The emphasis in US business had undergone a subtle transformation immediately after the war, with a shift in interest from the industrial power to management and marketing finesse, and the rise of a highly conservative corporatism. In 1948 Burtin’s design was considered more suitable to a look through rather than a reading magazine and Luce criticised the editorial content as insufficiently staunch in its backing of ‘the American enterprise system.’
A substantial redesign was begun in 1949 by the Dutch designer Leo Lionni, assisted by Walter Allner, a graduate of the Dessau Bauhaus who was to become art director from 1962 to 1974. The new format was introduced in September 1951 and was to remain substantially unchanged until 1969. Its ordered type and modular arrangement of pictures was in clinical contrast to Burtin’s exuberance. However, Lionni’s restraint was better suited to Fortune’s new emphasis on the management profile and corporate review, and on readability.
Fortune’s wheel has come full circle, and in the preface to the September 1951 issue entitled ‘The function of Form’ Lionni echoed Cleland’s initial message: ‘Though the functions of magazines, and consequently their forms, are as variable as their titles, the first function of any magazine is to get itself read.’ Lionni aimed to ‘avoid the kind of false modernity that is sometimes accomplished by graphic tricks’, intending the design to ‘be functional rather than merely looking functional.’ Thus he spurned sanserifs and chose instead Bodoni Italic for heads and Century Expanded for body text. The visual dynamic was primarily symmetrical and the editorial structure was reorganised to present a clear beginning (news and reviews), middle (features) and end (round up).
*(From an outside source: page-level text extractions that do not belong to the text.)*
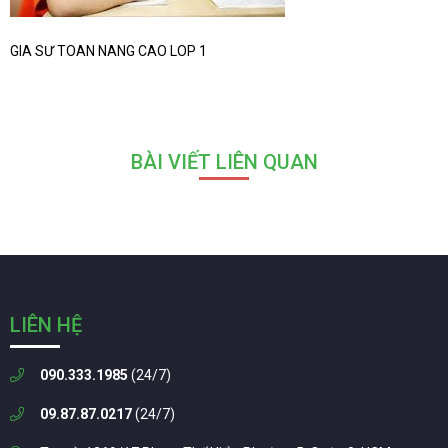
GIA SƯ TOAN NANG CAO LOP 1
BÀI VIẾT LIÊN QUAN
LIÊN HỆ
090.333.1985
(24/7)
09.87.87.0217
(24/7)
In summary, Fortune became more like a conventional magazine, although until its remaking as a small-format title in 1972, it retained much of its grandeur, its immense graphic sophistication, and its intellectual ambition.
For more than 40 years Fortune easily maintained its stature as the great American magazine. Given the huge resources and talent that went into its making, resources of a magnitude today commanded only by television producers, it is unlikely that its visual and journalistic achievements can – in print – ever be repeated.